== DATA SECTION

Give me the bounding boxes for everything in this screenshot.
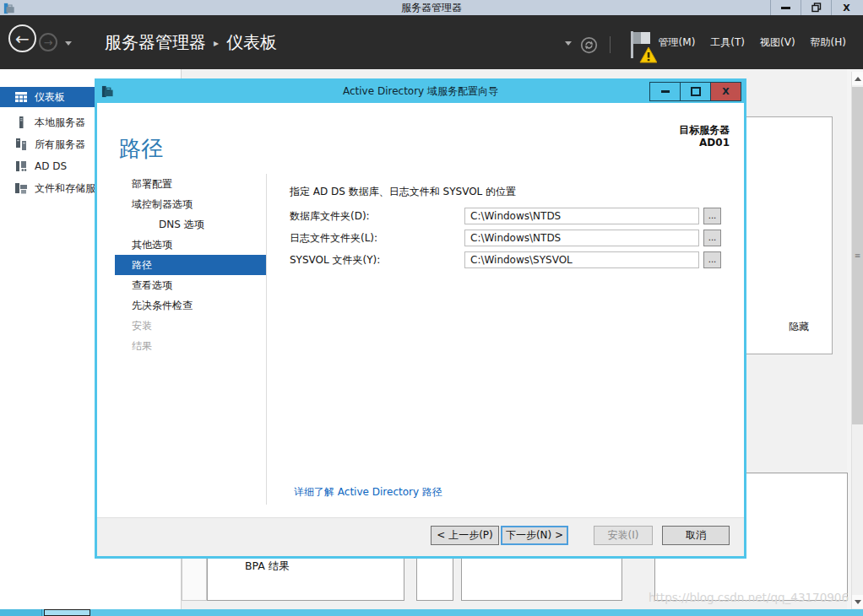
maximize-icon bbox=[691, 87, 701, 96]
bpa-results-label[interactable]: BPA 结果 bbox=[245, 559, 290, 574]
back-arrow-icon: ← bbox=[15, 29, 30, 49]
wizard-body: 路径 目标服务器 AD01 部署配置 域控制器选项 DNS 选项 其他选项 路径… bbox=[97, 103, 744, 556]
wizard-title: Active Directory 域服务配置向导 bbox=[97, 81, 744, 102]
step-prerequisites-check[interactable]: 先决条件检查 bbox=[115, 295, 267, 316]
database-folder-label: 数据库文件夹(D): bbox=[290, 209, 464, 224]
refresh-chevron-down-icon[interactable] bbox=[565, 41, 572, 46]
sysvol-folder-browse-button[interactable]: ... bbox=[703, 251, 721, 268]
server-manager-window: 服务器管理器 X ← → 服务器管理器▸仪表板 bbox=[0, 0, 863, 616]
wizard-titlebar: Active Directory 域服务配置向导 X bbox=[97, 81, 744, 103]
hide-welcome-link[interactable]: 隐藏 bbox=[789, 320, 809, 334]
minimize-icon bbox=[781, 7, 790, 9]
breadcrumb-current: 仪表板 bbox=[226, 32, 277, 52]
wizard-minimize-button[interactable] bbox=[650, 83, 680, 100]
wizard-maximize-button[interactable] bbox=[680, 83, 710, 100]
all-servers-icon bbox=[14, 138, 28, 151]
menu-view[interactable]: 视图(V) bbox=[760, 35, 795, 50]
page-title: 路径 bbox=[119, 134, 163, 164]
window-controls: X bbox=[770, 0, 861, 15]
sysvol-folder-row: SYSVOL 文件夹(Y): ... bbox=[290, 251, 729, 268]
wizard-window-controls: X bbox=[649, 82, 741, 101]
adds-config-wizard-dialog: Active Directory 域服务配置向导 X 路径 目标服务器 AD01… bbox=[95, 78, 746, 559]
close-icon: X bbox=[843, 3, 849, 13]
navigation-bar: ← → 服务器管理器▸仪表板 bbox=[0, 15, 863, 69]
form-intro-text: 指定 AD DS 数据库、日志文件和 SYSVOL 的位置 bbox=[290, 186, 729, 198]
restore-button[interactable] bbox=[801, 0, 831, 15]
step-paths[interactable]: 路径 bbox=[115, 255, 267, 275]
sysvol-folder-label: SYSVOL 文件夹(Y): bbox=[290, 253, 464, 267]
step-deployment-config[interactable]: 部署配置 bbox=[115, 174, 267, 194]
refresh-button[interactable] bbox=[580, 36, 598, 54]
sidebar-item-label: 所有服务器 bbox=[35, 138, 85, 152]
step-installation: 安装 bbox=[115, 316, 267, 336]
scrollbar-grip-icon: ≡ bbox=[855, 252, 861, 260]
step-dc-options[interactable]: 域控制器选项 bbox=[115, 194, 267, 214]
sidebar-item-label: 本地服务器 bbox=[35, 116, 85, 130]
database-folder-browse-button[interactable]: ... bbox=[703, 208, 721, 224]
minimize-button[interactable] bbox=[770, 0, 801, 15]
dashboard-grid-icon bbox=[14, 90, 28, 104]
scrollbar-down-button[interactable] bbox=[852, 595, 863, 608]
window-title: 服务器管理器 bbox=[0, 0, 863, 15]
scrollbar-thumb[interactable]: ≡ bbox=[852, 87, 863, 424]
menu-manage[interactable]: 管理(M) bbox=[659, 35, 696, 50]
taskbar-strip bbox=[0, 609, 863, 616]
scrollbar-up-button[interactable] bbox=[852, 72, 863, 85]
next-button[interactable]: 下一步(N) > bbox=[501, 526, 568, 545]
back-button[interactable]: ← bbox=[8, 24, 36, 52]
menu-tools[interactable]: 工具(T) bbox=[710, 35, 745, 50]
refresh-icon bbox=[580, 36, 598, 54]
close-icon: X bbox=[722, 87, 729, 96]
target-server-label: 目标服务器 bbox=[679, 124, 730, 137]
step-results: 结果 bbox=[115, 336, 267, 356]
breadcrumb-root[interactable]: 服务器管理器 bbox=[105, 32, 206, 52]
log-folder-label: 日志文件文件夹(L): bbox=[290, 231, 464, 246]
notification-flag-warning-icon bbox=[628, 30, 657, 63]
database-folder-row: 数据库文件夹(D): ... bbox=[290, 208, 729, 224]
sidebar-item-label: AD DS bbox=[35, 160, 67, 172]
learn-more-link[interactable]: 详细了解 Active Directory 路径 bbox=[294, 485, 442, 500]
restore-icon bbox=[811, 3, 822, 13]
log-folder-browse-button[interactable]: ... bbox=[703, 230, 721, 246]
install-button: 安装(I) bbox=[594, 526, 653, 545]
sysvol-folder-input[interactable] bbox=[464, 251, 699, 268]
log-folder-input[interactable] bbox=[464, 230, 699, 246]
chevron-down-icon bbox=[855, 600, 861, 604]
cancel-button[interactable]: 取消 bbox=[662, 526, 730, 545]
history-chevron-down-icon[interactable] bbox=[65, 41, 72, 46]
minimize-icon bbox=[661, 90, 670, 93]
breadcrumb: 服务器管理器▸仪表板 bbox=[105, 15, 277, 69]
step-review-options[interactable]: 查看选项 bbox=[115, 275, 267, 295]
steps-divider bbox=[266, 174, 267, 505]
previous-button[interactable]: < 上一步(P) bbox=[431, 526, 499, 545]
wizard-footer: < 上一步(P) 下一步(N) > 安装(I) 取消 bbox=[97, 517, 744, 556]
sidebar-item-label: 仪表板 bbox=[35, 90, 65, 105]
forward-button[interactable]: → bbox=[39, 33, 57, 51]
log-folder-row: 日志文件文件夹(L): ... bbox=[290, 230, 729, 246]
target-server-name: AD01 bbox=[679, 137, 730, 149]
breadcrumb-separator-icon: ▸ bbox=[214, 16, 219, 70]
ad-ds-icon bbox=[14, 159, 28, 173]
step-additional-options[interactable]: 其他选项 bbox=[115, 235, 267, 255]
database-folder-input[interactable] bbox=[464, 208, 699, 224]
menu-bar: 管理(M) 工具(T) 视图(V) 帮助(H) bbox=[659, 15, 846, 69]
menu-help[interactable]: 帮助(H) bbox=[811, 35, 846, 50]
chevron-up-icon bbox=[855, 77, 861, 81]
local-server-icon bbox=[14, 116, 28, 129]
wizard-close-button[interactable]: X bbox=[710, 83, 741, 100]
taskbar-start-segment[interactable] bbox=[0, 609, 42, 616]
file-storage-icon bbox=[14, 181, 28, 195]
step-dns-options[interactable]: DNS 选项 bbox=[115, 214, 267, 235]
target-server-block: 目标服务器 AD01 bbox=[679, 124, 730, 149]
toolbar-divider bbox=[610, 36, 611, 53]
taskbar-app-button[interactable] bbox=[44, 609, 90, 616]
vertical-scrollbar[interactable]: ≡ bbox=[851, 72, 863, 609]
forward-arrow-icon: → bbox=[44, 36, 53, 49]
window-titlebar: 服务器管理器 X bbox=[0, 0, 863, 15]
wizard-steps-nav: 部署配置 域控制器选项 DNS 选项 其他选项 路径 查看选项 先决条件检查 安… bbox=[115, 174, 267, 356]
paths-form: 指定 AD DS 数据库、日志文件和 SYSVOL 的位置 数据库文件夹(D):… bbox=[290, 186, 729, 273]
notifications-flag-button[interactable] bbox=[628, 30, 657, 63]
close-button[interactable]: X bbox=[831, 0, 861, 15]
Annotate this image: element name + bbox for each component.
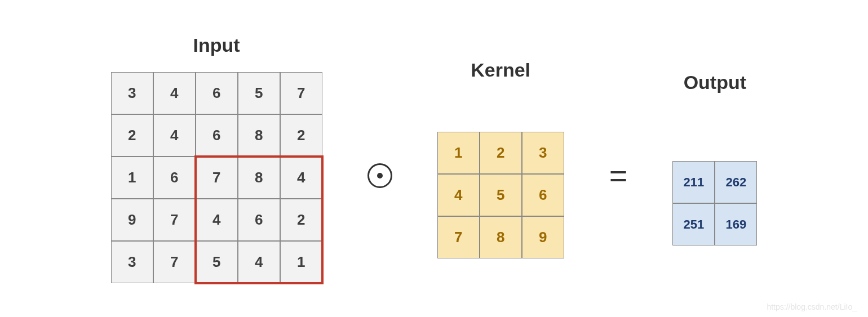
input-cell: 1 bbox=[111, 157, 153, 199]
input-cell: 7 bbox=[280, 72, 322, 114]
input-cell: 6 bbox=[238, 199, 280, 241]
input-cell: 3 bbox=[111, 72, 153, 114]
input-grid: 3 4 6 5 7 2 4 6 8 2 1 6 7 8 4 9 7 4 6 2 … bbox=[111, 72, 322, 283]
input-cell: 7 bbox=[196, 157, 238, 199]
input-cell: 4 bbox=[196, 199, 238, 241]
input-cell: 4 bbox=[153, 114, 196, 157]
kernel-grid: 1 2 3 4 5 6 7 8 9 bbox=[437, 132, 564, 258]
input-cell: 2 bbox=[280, 199, 322, 241]
kernel-cell: 6 bbox=[522, 174, 564, 216]
input-cell: 6 bbox=[196, 72, 238, 114]
diagram-container: Input 3 4 6 5 7 2 4 6 8 2 1 6 7 8 4 9 7 … bbox=[0, 34, 868, 283]
input-cell: 2 bbox=[111, 114, 153, 157]
output-section: Output 211 262 251 169 bbox=[672, 72, 757, 245]
kernel-cell: 2 bbox=[480, 132, 522, 174]
input-cell: 7 bbox=[153, 241, 196, 283]
input-cell: 5 bbox=[196, 241, 238, 283]
input-cell: 4 bbox=[153, 72, 196, 114]
input-cell: 4 bbox=[280, 157, 322, 199]
kernel-cell: 4 bbox=[437, 174, 480, 216]
input-cell: 2 bbox=[280, 114, 322, 157]
output-cell: 169 bbox=[715, 203, 757, 245]
input-cell: 8 bbox=[238, 114, 280, 157]
kernel-cell: 5 bbox=[480, 174, 522, 216]
output-cell: 211 bbox=[672, 161, 715, 203]
output-title: Output bbox=[684, 72, 746, 93]
input-cell: 4 bbox=[238, 241, 280, 283]
input-cell: 1 bbox=[280, 241, 322, 283]
kernel-title: Kernel bbox=[471, 59, 530, 81]
input-cell: 6 bbox=[153, 157, 196, 199]
input-cell: 6 bbox=[196, 114, 238, 157]
kernel-cell: 7 bbox=[437, 216, 480, 258]
input-cell: 8 bbox=[238, 157, 280, 199]
convolution-operator bbox=[367, 119, 392, 232]
output-cell: 262 bbox=[715, 161, 757, 203]
watermark: https://blog.csdn.net/LiIo_ bbox=[767, 302, 857, 311]
input-cell: 3 bbox=[111, 241, 153, 283]
input-title: Input bbox=[193, 34, 240, 56]
inner-dot bbox=[377, 173, 383, 178]
equals-operator: = bbox=[609, 119, 628, 232]
kernel-cell: 3 bbox=[522, 132, 564, 174]
output-grid: 211 262 251 169 bbox=[672, 161, 757, 245]
input-cell: 9 bbox=[111, 199, 153, 241]
kernel-cell: 9 bbox=[522, 216, 564, 258]
circle-dot-icon bbox=[367, 163, 392, 188]
kernel-cell: 8 bbox=[480, 216, 522, 258]
output-cell: 251 bbox=[672, 203, 715, 245]
input-section: Input 3 4 6 5 7 2 4 6 8 2 1 6 7 8 4 9 7 … bbox=[111, 34, 322, 283]
kernel-cell: 1 bbox=[437, 132, 480, 174]
input-cell: 7 bbox=[153, 199, 196, 241]
kernel-section: Kernel 1 2 3 4 5 6 7 8 9 bbox=[437, 59, 564, 258]
input-cell: 5 bbox=[238, 72, 280, 114]
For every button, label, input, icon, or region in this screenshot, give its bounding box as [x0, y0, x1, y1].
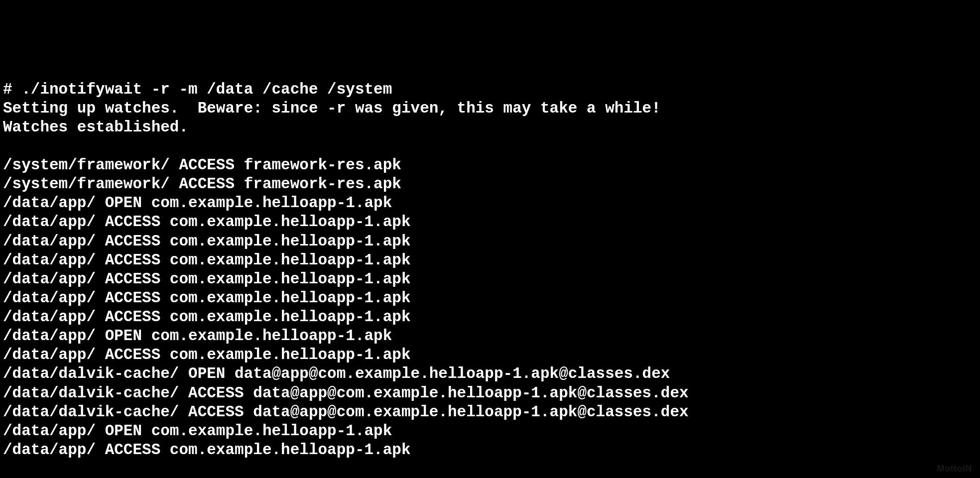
- terminal-line: [3, 137, 977, 156]
- terminal-line: /data/dalvik-cache/ OPEN data@app@com.ex…: [3, 364, 977, 383]
- terminal-line: /data/app/ OPEN com.example.helloapp-1.a…: [3, 327, 977, 346]
- terminal-line: /data/dalvik-cache/ ACCESS data@app@com.…: [3, 384, 977, 403]
- terminal-line: /data/app/ ACCESS com.example.helloapp-1…: [3, 441, 977, 460]
- terminal-line: /data/dalvik-cache/ ACCESS data@app@com.…: [3, 403, 977, 422]
- terminal-line: /data/app/ ACCESS com.example.helloapp-1…: [3, 213, 977, 232]
- watermark-text: MottoIN: [937, 463, 972, 474]
- terminal-line: /data/app/ ACCESS com.example.helloapp-1…: [3, 251, 977, 270]
- terminal-line: /system/framework/ ACCESS framework-res.…: [3, 156, 977, 175]
- terminal-line: Setting up watches. Beware: since -r was…: [3, 99, 977, 118]
- terminal-line: /data/app/ ACCESS com.example.helloapp-1…: [3, 270, 977, 289]
- terminal-line: /data/app/ OPEN com.example.helloapp-1.a…: [3, 422, 977, 441]
- terminal-line: Watches established.: [3, 118, 977, 137]
- terminal-line: /data/app/ ACCESS com.example.helloapp-1…: [3, 289, 977, 308]
- terminal-line: # ./inotifywait -r -m /data /cache /syst…: [3, 80, 977, 99]
- terminal-line: /data/app/ ACCESS com.example.helloapp-1…: [3, 308, 977, 327]
- terminal-line: /data/app/ ACCESS com.example.helloapp-1…: [3, 232, 977, 251]
- terminal-line: /data/app/ ACCESS com.example.helloapp-1…: [3, 346, 977, 364]
- terminal-output[interactable]: # ./inotifywait -r -m /data /cache /syst…: [3, 80, 977, 460]
- terminal-line: /data/app/ OPEN com.example.helloapp-1.a…: [3, 194, 977, 213]
- terminal-line: /system/framework/ ACCESS framework-res.…: [3, 175, 977, 194]
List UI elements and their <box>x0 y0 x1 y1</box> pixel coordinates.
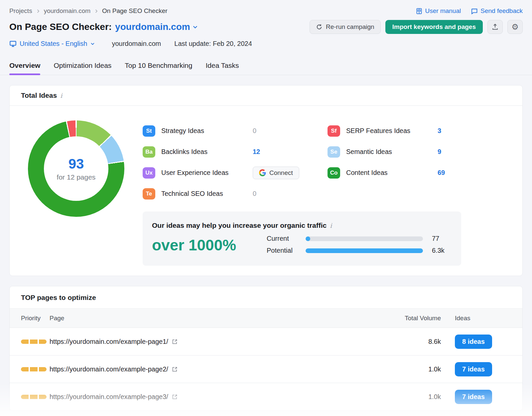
potential-traffic-value: 6.3k <box>432 247 445 254</box>
upload-icon <box>491 23 499 31</box>
import-keywords-button[interactable]: Import keywords and pages <box>385 20 483 34</box>
backlinks-count[interactable]: 12 <box>253 148 260 156</box>
chevron-down-icon <box>192 24 198 30</box>
google-logo-icon <box>259 169 266 176</box>
total-volume: 1.0k <box>398 393 441 401</box>
user-experience-badge: Ux <box>143 167 155 179</box>
on-page-seo-checker-app: Projects yourdomain.com On Page SEO Chec… <box>0 0 532 411</box>
ideas-count-button[interactable]: 8 ideas <box>455 335 492 349</box>
top-links: User manual Send feedback <box>416 7 523 15</box>
external-link-icon[interactable] <box>172 339 178 345</box>
traffic-panel-title: Our ideas may help you increase your org… <box>152 221 327 229</box>
current-traffic-bar <box>306 236 423 241</box>
strategy-count: 0 <box>253 127 256 135</box>
last-update-label: Last update: Feb 20, 2024 <box>174 40 252 48</box>
table-row: https://yourdomain.com/example-page3/ 1.… <box>10 383 522 410</box>
tab-optimization-ideas[interactable]: Optimization Ideas <box>54 62 111 75</box>
chevron-down-icon <box>90 41 95 46</box>
google-connect-button[interactable]: Connect <box>253 167 299 179</box>
priority-indicator <box>21 395 50 399</box>
tabs-bar: Overview Optimization Ideas Top 10 Bench… <box>0 62 532 75</box>
breadcrumb-domain[interactable]: yourdomain.com <box>44 7 90 15</box>
ideas-count-button[interactable]: 7 ideas <box>455 390 492 404</box>
category-row-content: Co Content Ideas 69 <box>328 162 512 183</box>
serp-features-count[interactable]: 3 <box>438 127 441 135</box>
current-traffic-row: Current 77 <box>267 235 452 242</box>
page-title: On Page SEO Checker: yourdomain.com <box>9 22 198 32</box>
ideas-count-button[interactable]: 7 ideas <box>455 362 492 376</box>
potential-traffic-bar <box>306 248 423 253</box>
semantic-count[interactable]: 9 <box>438 148 441 156</box>
external-link-icon[interactable] <box>172 394 178 400</box>
content-count[interactable]: 69 <box>438 169 445 177</box>
title-row: On Page SEO Checker: yourdomain.com Re-r… <box>0 20 532 34</box>
export-button[interactable] <box>487 20 503 34</box>
send-feedback-link[interactable]: Send feedback <box>471 7 523 15</box>
content-badge: Co <box>328 167 340 179</box>
page-url: https://yourdomain.com/example-page2/ <box>50 365 168 373</box>
category-row-strategy: St Strategy Ideas 0 <box>143 120 328 141</box>
backlinks-badge: Ba <box>143 146 155 158</box>
strategy-badge: St <box>143 125 155 137</box>
external-link-icon[interactable] <box>172 366 178 372</box>
total-ideas-donut: 93 for 12 pages <box>28 120 124 217</box>
chevron-right-icon <box>94 9 99 14</box>
current-traffic-value: 77 <box>432 235 439 242</box>
category-row-backlinks: Ba Backlinks Ideas 12 <box>143 141 328 162</box>
table-header: Priority Page Total Volume Ideas <box>10 308 522 328</box>
technical-seo-count: 0 <box>253 190 256 198</box>
category-row-semantic: Se Semantic Ideas 9 <box>328 141 512 162</box>
settings-button[interactable]: ⚙ <box>507 20 523 34</box>
locale-dropdown[interactable]: United States - English <box>9 40 95 48</box>
breadcrumb-current: On Page SEO Checker <box>102 7 167 15</box>
user-manual-link[interactable]: User manual <box>416 7 461 15</box>
serp-features-badge: Sf <box>328 125 340 137</box>
priority-indicator <box>21 340 50 344</box>
table-row: https://yourdomain.com/example-page2/ 1.… <box>10 355 522 383</box>
refresh-icon <box>316 24 323 30</box>
tab-overview[interactable]: Overview <box>9 62 40 75</box>
technical-seo-badge: Te <box>143 188 155 200</box>
total-volume: 1.0k <box>398 365 441 373</box>
chat-bubble-icon <box>471 8 478 15</box>
subheader-domain: yourdomain.com <box>112 40 161 48</box>
chevron-right-icon <box>36 9 41 14</box>
page-url: https://yourdomain.com/example-page3/ <box>50 393 168 401</box>
table-row: https://yourdomain.com/example-page1/ 8.… <box>10 328 522 355</box>
rerun-campaign-button[interactable]: Re-run campaign <box>310 20 381 34</box>
gear-icon: ⚙ <box>511 23 519 31</box>
total-ideas-card: Total Ideas i 93 for 12 pages <box>9 85 523 276</box>
donut-total-label: for 12 pages <box>57 173 96 181</box>
campaign-domain-dropdown[interactable]: yourdomain.com <box>115 22 198 32</box>
total-volume: 8.6k <box>398 338 441 346</box>
idea-categories-left: St Strategy Ideas 0 Ba Backlinks Ideas 1… <box>143 120 328 204</box>
topbar: Projects yourdomain.com On Page SEO Chec… <box>0 0 532 15</box>
category-row-serp-features: Sf SERP Features Ideas 3 <box>328 120 512 141</box>
tab-top-10-benchmarking[interactable]: Top 10 Benchmarking <box>125 62 192 75</box>
traffic-highlight: over 1000% <box>152 236 267 254</box>
category-row-user-experience: Ux User Experience Ideas Connect <box>143 162 328 183</box>
tab-idea-tasks[interactable]: Idea Tasks <box>205 62 239 75</box>
traffic-panel: Our ideas may help you increase your org… <box>143 211 461 266</box>
priority-indicator <box>21 367 50 371</box>
monitor-icon <box>9 40 17 48</box>
top-pages-card: TOP pages to optimize Priority Page Tota… <box>9 286 523 411</box>
subheader: United States - English yourdomain.com L… <box>0 40 532 48</box>
potential-traffic-row: Potential 6.3k <box>267 247 452 254</box>
info-icon[interactable]: i <box>60 92 62 99</box>
category-row-technical-seo: Te Technical SEO Ideas 0 <box>143 183 328 204</box>
top-pages-title: TOP pages to optimize <box>21 294 96 301</box>
breadcrumb-projects[interactable]: Projects <box>9 7 32 15</box>
page-url: https://yourdomain.com/example-page1/ <box>50 338 168 346</box>
donut-total-value: 93 <box>68 156 84 172</box>
info-icon[interactable]: i <box>330 222 332 229</box>
book-icon <box>416 8 423 15</box>
semantic-badge: Se <box>328 146 340 158</box>
idea-categories-right: Sf SERP Features Ideas 3 Se Semantic Ide… <box>328 120 512 204</box>
total-ideas-title: Total Ideas <box>21 91 57 99</box>
breadcrumb: Projects yourdomain.com On Page SEO Chec… <box>9 7 168 15</box>
toolbar: Re-run campaign Import keywords and page… <box>310 20 523 34</box>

====

• [TASK PROMPT]:
Copy here each line of the preceding records with "external" in it.

• [SOLUTION TO THE PROBLEM]:
external-link-icon[interactable] <box>172 339 178 345</box>
external-link-icon[interactable] <box>172 394 178 400</box>
external-link-icon[interactable] <box>172 366 178 372</box>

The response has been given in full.